Using the records below, output the stretch that opens with the line containing "dłużej – zamów krem już dziś i zacznij" and closes with the line containing "покинуть обитель, когд", exactly and including both lines, with nothing more.
----
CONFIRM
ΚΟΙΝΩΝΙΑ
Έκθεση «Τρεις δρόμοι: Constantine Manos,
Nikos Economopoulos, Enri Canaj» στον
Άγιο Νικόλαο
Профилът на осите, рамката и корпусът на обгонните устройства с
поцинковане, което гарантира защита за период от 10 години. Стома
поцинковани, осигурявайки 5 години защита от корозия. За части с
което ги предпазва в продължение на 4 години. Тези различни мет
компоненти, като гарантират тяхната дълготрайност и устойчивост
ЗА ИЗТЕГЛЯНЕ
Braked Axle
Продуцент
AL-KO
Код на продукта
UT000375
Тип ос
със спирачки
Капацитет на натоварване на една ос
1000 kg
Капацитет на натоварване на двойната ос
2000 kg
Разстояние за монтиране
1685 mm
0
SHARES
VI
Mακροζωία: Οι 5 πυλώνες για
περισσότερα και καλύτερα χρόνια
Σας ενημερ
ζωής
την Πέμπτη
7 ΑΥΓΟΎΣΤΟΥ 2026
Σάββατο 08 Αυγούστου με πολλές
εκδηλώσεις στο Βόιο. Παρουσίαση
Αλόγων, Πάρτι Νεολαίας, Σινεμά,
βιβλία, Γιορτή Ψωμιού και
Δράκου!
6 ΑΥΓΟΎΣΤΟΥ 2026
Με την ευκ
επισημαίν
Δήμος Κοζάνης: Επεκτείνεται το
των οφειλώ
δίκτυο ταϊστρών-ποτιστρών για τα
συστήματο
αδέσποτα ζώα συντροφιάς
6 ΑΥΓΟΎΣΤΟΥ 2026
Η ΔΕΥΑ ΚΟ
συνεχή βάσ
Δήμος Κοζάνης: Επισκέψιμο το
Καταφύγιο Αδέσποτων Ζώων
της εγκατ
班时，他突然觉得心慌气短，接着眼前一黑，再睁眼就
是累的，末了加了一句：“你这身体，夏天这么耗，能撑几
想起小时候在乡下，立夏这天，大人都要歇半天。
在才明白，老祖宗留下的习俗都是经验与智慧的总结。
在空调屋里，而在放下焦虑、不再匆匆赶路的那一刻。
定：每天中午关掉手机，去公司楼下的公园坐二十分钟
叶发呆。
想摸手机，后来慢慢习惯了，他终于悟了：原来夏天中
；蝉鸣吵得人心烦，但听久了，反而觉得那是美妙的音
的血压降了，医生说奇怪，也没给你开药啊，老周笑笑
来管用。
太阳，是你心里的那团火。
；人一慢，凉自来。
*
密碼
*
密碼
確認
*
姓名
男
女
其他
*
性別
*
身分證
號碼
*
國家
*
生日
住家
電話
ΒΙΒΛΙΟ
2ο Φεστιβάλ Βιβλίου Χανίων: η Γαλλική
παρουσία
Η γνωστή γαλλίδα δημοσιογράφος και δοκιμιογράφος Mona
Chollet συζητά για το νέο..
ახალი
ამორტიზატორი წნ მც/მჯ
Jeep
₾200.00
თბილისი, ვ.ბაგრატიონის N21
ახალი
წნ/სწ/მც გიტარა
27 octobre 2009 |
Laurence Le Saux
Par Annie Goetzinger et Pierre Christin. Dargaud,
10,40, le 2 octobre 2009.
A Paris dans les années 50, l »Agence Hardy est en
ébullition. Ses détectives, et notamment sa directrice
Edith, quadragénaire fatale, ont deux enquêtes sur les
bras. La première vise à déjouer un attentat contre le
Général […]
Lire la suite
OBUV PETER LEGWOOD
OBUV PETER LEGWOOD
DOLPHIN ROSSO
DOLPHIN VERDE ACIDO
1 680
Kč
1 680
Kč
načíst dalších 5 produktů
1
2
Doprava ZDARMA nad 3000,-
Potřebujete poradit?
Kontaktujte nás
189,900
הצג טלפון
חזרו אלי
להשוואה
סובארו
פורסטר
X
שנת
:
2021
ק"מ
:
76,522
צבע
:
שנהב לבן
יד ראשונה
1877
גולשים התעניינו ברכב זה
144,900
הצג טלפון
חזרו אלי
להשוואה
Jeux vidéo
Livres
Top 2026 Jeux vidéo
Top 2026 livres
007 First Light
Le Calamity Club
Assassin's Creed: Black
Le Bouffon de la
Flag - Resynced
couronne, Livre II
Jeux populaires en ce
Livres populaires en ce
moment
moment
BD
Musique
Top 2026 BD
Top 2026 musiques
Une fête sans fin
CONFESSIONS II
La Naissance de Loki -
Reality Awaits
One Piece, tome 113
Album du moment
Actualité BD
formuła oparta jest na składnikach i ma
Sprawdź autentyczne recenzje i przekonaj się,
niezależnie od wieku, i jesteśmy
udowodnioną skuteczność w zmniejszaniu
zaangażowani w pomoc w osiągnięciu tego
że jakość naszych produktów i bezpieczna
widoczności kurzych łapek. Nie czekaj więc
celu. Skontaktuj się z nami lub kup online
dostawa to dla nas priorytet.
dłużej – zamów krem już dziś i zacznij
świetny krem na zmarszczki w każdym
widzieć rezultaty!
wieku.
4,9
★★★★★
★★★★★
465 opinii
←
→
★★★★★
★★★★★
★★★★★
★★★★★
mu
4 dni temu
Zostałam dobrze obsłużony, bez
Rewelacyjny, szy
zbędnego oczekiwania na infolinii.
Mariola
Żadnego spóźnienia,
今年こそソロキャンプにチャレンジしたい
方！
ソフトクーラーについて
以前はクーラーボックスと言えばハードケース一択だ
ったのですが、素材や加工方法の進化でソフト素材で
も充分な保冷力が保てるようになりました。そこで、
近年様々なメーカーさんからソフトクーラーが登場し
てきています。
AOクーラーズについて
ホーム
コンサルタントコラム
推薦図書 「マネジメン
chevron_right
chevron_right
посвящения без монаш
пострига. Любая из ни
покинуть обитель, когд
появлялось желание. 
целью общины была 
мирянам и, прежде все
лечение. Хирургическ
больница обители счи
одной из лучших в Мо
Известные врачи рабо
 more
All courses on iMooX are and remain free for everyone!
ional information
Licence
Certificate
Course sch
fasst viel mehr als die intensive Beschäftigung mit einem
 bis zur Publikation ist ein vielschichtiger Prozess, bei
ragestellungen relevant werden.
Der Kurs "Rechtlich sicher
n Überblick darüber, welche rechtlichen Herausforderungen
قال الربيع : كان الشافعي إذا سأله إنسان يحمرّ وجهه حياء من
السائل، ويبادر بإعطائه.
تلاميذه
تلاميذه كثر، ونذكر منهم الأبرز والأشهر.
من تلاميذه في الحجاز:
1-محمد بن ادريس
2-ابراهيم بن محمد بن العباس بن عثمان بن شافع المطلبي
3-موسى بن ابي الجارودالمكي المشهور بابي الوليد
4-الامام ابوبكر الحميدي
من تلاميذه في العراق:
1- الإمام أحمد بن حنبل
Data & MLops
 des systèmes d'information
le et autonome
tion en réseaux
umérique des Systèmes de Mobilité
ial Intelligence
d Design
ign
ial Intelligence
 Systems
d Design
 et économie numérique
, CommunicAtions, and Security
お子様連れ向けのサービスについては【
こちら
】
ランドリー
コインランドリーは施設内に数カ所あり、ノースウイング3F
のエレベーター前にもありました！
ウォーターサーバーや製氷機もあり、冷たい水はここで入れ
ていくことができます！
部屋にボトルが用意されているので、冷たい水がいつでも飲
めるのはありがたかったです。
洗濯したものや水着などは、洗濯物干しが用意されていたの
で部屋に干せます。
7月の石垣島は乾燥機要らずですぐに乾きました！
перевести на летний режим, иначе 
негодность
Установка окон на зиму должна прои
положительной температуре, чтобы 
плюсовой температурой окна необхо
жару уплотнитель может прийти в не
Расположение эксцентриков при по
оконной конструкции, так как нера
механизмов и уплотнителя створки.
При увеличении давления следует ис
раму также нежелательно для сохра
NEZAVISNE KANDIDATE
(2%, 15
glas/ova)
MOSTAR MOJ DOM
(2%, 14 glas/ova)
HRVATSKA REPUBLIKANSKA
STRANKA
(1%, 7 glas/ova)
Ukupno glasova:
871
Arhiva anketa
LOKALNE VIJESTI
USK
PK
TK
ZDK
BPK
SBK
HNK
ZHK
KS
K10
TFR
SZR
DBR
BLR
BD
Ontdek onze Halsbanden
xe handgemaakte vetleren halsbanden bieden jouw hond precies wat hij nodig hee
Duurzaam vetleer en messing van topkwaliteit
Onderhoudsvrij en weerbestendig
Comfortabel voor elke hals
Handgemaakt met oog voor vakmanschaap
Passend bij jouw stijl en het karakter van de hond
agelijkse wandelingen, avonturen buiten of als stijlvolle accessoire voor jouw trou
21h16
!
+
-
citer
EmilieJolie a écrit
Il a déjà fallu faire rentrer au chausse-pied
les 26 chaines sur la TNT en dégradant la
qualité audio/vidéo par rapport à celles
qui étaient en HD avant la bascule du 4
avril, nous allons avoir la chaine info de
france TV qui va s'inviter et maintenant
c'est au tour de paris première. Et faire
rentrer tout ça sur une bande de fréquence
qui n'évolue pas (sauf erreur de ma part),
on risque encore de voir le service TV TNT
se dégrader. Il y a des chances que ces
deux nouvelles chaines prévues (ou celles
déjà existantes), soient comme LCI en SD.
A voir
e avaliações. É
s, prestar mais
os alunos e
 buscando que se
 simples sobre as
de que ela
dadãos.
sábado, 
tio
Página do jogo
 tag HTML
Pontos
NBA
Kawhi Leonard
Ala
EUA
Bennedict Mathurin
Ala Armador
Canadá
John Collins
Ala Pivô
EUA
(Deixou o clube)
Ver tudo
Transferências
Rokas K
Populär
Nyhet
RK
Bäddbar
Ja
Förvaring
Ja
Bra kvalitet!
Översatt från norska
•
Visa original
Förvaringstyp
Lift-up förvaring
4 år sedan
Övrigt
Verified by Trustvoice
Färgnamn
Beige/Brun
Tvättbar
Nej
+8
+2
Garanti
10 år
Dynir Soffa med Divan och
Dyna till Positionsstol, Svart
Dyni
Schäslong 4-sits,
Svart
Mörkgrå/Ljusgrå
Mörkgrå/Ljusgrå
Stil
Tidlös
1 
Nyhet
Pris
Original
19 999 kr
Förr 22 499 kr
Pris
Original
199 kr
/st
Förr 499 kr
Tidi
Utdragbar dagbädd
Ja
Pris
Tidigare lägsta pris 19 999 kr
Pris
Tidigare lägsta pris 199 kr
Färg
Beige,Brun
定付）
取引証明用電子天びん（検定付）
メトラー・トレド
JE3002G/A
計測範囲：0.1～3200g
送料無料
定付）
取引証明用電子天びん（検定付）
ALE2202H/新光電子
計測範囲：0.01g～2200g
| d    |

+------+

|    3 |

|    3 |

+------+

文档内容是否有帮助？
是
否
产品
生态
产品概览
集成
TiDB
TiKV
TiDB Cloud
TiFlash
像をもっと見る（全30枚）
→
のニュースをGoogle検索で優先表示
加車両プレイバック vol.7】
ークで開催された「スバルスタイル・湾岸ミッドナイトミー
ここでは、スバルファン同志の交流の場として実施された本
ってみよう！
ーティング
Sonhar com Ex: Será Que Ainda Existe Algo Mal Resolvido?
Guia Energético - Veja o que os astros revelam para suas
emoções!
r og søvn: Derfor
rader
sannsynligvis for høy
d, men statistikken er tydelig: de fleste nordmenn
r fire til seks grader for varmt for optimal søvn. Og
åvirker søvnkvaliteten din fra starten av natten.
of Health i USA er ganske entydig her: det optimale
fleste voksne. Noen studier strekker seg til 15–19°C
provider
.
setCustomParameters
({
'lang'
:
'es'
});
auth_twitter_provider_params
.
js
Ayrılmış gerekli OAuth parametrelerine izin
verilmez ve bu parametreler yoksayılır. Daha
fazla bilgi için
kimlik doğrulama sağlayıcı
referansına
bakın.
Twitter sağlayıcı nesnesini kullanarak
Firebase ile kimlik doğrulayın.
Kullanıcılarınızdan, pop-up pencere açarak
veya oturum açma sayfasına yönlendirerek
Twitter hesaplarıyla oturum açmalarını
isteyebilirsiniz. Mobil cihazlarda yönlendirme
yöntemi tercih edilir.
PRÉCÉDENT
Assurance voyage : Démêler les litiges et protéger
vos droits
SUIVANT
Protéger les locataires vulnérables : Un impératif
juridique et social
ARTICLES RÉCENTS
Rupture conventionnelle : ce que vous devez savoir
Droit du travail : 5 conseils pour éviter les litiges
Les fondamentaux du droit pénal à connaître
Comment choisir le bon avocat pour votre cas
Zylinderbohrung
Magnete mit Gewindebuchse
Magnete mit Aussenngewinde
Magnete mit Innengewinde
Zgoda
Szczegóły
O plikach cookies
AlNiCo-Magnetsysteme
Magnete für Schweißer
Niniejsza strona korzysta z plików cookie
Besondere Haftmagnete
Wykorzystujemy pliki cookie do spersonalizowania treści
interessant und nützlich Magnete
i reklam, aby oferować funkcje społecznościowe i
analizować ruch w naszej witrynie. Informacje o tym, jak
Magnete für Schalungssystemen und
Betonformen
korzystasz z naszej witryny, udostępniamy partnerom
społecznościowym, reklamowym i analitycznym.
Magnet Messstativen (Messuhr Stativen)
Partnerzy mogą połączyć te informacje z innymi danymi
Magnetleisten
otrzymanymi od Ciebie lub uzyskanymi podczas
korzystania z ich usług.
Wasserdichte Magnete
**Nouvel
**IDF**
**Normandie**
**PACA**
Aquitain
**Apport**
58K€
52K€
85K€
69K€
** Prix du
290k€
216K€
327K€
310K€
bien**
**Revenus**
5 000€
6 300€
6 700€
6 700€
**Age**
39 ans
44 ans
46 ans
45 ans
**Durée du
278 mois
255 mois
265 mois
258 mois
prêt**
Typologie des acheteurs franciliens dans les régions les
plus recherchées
----
→ **Worked solution**
dłużej – zamów krem już dziś i zacznij
świetny krem na zmarszczki w każdym
widzieć rezultaty!
wieku.
4,9
★★★★★
★★★★★
465 opinii
←
→
★★★★★
★★★★★
★★★★★
★★★★★
mu
4 dni temu
Zostałam dobrze obsłużony, bez
Rewelacyjny, szy
zbędnego oczekiwania na infolinii.
Mariola
Żadnego spóźnienia,
今年こそソロキャンプにチャレンジしたい
方！
ソフトクーラーについて
以前はクーラーボックスと言えばハードケース一択だ
ったのですが、素材や加工方法の進化でソフト素材で
も充分な保冷力が保てるようになりました。そこで、
近年様々なメーカーさんからソフトクーラーが登場し
てきています。
AOクーラーズについて
ホーム
コンサルタントコラム
推薦図書 「マネジメン
chevron_right
chevron_right
посвящения без монаш
пострига. Любая из ни
покинуть обитель, когд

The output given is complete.